Baca Juga: Investree Diisukan Akan Menutup Operasional, Begini Kata OJK
Gugatan Masih Datang dari Para Lender
Investree menambah lagi daftar permasalahan wanprestasi setelah datang gugatan dari 11 peminjam atau lender.
Pada Senin, 26 Februari 2024, para Penggugat mendaftarkan gugatan di Pengadilan Negeri (PN) Jakarta Selatan (Jaksel) dengan nomor perkara 210/Pdt.G/2024/PN JKT.SEL.
Dikutip dari Sistem Informasi Penelusuran Perkara (SIPP) PN Jaksel, Penggugat Investree terbagi menjadi dua, yakni individu dan institusi.
Penggugat individu dalam hal ini yaitu Andreas Kartawidjaja, Bernadette Marini, Vincentia Septi Smaratika, Purnama Putra, Louis Herlinda, Rut Ria Widiawati, Wesli Tambunan, Diana Ross, Supardi, dan Adam Arisprayoga. Sementara itu, Penggugat institusi adalah PT Inovasi Niaga Indonesia.
Sebanyak 11 penggugat didampingi oleh kuasa hukum Grace Bintang Hidayanti Sihotang, dan perkara ini memiliki nilai sengketa sebesar Rp10 juta.
Menurut informasi yang tersedia, sidang pertama akan jatuh pada hari Rabu, 13 Maret 2024. Namun demikian, jajaran majelis hakim belum bisa dipublikasikan.
Hingga berita ini ditulis, belum ada petitum atas gugatan yang dilayangkan kepada Investree. Akan tetapi, apabila merujuk kepada jejak Investree dalam beberapa waktu ke belakang dan mengingat gugatan ini tercatat sebagai gugatan wanprestasi, maka dapat diasumsikan bahwa gugatan ini berhubungan dengan kasus gagal bayar kepada para lender.
Ditambah lagi, kuasa hukum yang andil dalam persoalan ini adalah kuasa hukum yang sebelumnya mendampingi juga kasus gugatan yang dilayangkan oleh para lender dengan gugatan wanprestasi.
Sebelum gugatan yang didaftarkan 26 Februari 2024, ada juga gugatan yang diajukan oleh sembilan lender dengan dasar perkara wanprestasi atau gagal bayar, dan telah terdaftar pada 31 Januari 2024 di Pengadilan Negeri Jakarta Selatan dengan nomor perkara 123/Pdt.G/2024/PN JKT.SEL.

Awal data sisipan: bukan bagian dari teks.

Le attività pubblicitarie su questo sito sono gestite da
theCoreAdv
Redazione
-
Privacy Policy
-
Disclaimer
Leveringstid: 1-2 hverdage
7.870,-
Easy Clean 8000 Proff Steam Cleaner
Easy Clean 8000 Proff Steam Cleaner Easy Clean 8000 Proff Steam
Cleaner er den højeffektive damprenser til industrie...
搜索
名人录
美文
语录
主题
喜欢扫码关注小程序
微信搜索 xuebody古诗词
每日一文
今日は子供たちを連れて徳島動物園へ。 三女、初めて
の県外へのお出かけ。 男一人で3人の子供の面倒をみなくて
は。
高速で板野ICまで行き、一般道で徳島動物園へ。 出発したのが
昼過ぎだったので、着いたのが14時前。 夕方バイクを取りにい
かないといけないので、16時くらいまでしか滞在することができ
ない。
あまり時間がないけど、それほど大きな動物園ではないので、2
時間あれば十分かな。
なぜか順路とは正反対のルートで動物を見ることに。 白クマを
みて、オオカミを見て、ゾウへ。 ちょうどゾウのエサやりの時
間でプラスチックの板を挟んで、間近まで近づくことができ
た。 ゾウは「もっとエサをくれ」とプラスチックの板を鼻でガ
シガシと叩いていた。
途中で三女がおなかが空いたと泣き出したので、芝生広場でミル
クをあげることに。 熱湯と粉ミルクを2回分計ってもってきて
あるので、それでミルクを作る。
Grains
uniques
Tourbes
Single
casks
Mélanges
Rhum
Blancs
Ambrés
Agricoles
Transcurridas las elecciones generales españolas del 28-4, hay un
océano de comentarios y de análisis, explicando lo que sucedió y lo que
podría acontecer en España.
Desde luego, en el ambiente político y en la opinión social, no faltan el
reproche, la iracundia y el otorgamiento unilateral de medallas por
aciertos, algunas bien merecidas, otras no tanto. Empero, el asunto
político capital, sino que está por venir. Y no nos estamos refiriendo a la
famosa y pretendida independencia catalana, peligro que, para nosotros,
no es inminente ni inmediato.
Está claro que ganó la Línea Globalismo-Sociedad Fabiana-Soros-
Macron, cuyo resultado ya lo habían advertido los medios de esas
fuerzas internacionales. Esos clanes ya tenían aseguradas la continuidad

Dalam gugatan tersebut, nilai klaim yang diajukan mencapai Rp2,25 miliar. Ini merupakan gugatan ketiga yang diarahkan kepada Investree, menyusul dua perkara sebelumnya.

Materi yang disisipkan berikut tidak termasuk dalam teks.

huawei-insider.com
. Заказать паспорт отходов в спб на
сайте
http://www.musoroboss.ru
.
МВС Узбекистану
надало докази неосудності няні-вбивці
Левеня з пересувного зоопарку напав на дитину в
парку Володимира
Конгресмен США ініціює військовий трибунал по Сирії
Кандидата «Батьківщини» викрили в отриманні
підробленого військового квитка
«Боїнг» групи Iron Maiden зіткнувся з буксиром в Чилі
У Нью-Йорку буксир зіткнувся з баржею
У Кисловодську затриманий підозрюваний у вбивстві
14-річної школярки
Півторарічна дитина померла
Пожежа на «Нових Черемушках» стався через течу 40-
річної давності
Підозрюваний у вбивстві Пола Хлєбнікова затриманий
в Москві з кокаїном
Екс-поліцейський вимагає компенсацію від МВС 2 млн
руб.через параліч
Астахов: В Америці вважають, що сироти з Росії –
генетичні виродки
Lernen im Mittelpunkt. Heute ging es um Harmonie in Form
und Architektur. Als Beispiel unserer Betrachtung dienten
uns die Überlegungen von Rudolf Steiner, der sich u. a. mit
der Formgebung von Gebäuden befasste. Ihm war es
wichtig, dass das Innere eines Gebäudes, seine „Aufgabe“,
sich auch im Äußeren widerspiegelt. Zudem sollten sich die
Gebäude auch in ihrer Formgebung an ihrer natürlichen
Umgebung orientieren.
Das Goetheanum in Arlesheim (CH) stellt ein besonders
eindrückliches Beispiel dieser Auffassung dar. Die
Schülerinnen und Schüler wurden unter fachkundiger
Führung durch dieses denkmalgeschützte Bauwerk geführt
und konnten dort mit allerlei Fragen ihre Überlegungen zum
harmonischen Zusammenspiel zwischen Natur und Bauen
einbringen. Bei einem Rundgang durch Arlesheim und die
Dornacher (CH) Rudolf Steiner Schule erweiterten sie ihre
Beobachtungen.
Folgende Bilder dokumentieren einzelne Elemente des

Perkara pertama, dengan nomor 43/Pdt.G/2024/PN JKT.SEL, terdaftar pada 11 Januari, sementara perkara kedua dengan nomor 1177/Pdt.G/2023/PN JKT.SEL, terdaftar pada 5 Desember 2023.
Ketiga perkara ini melibatkan Grace Sihotang sebagai kuasa hukum yang ditunjuk oleh para pemberi pinjaman Investree.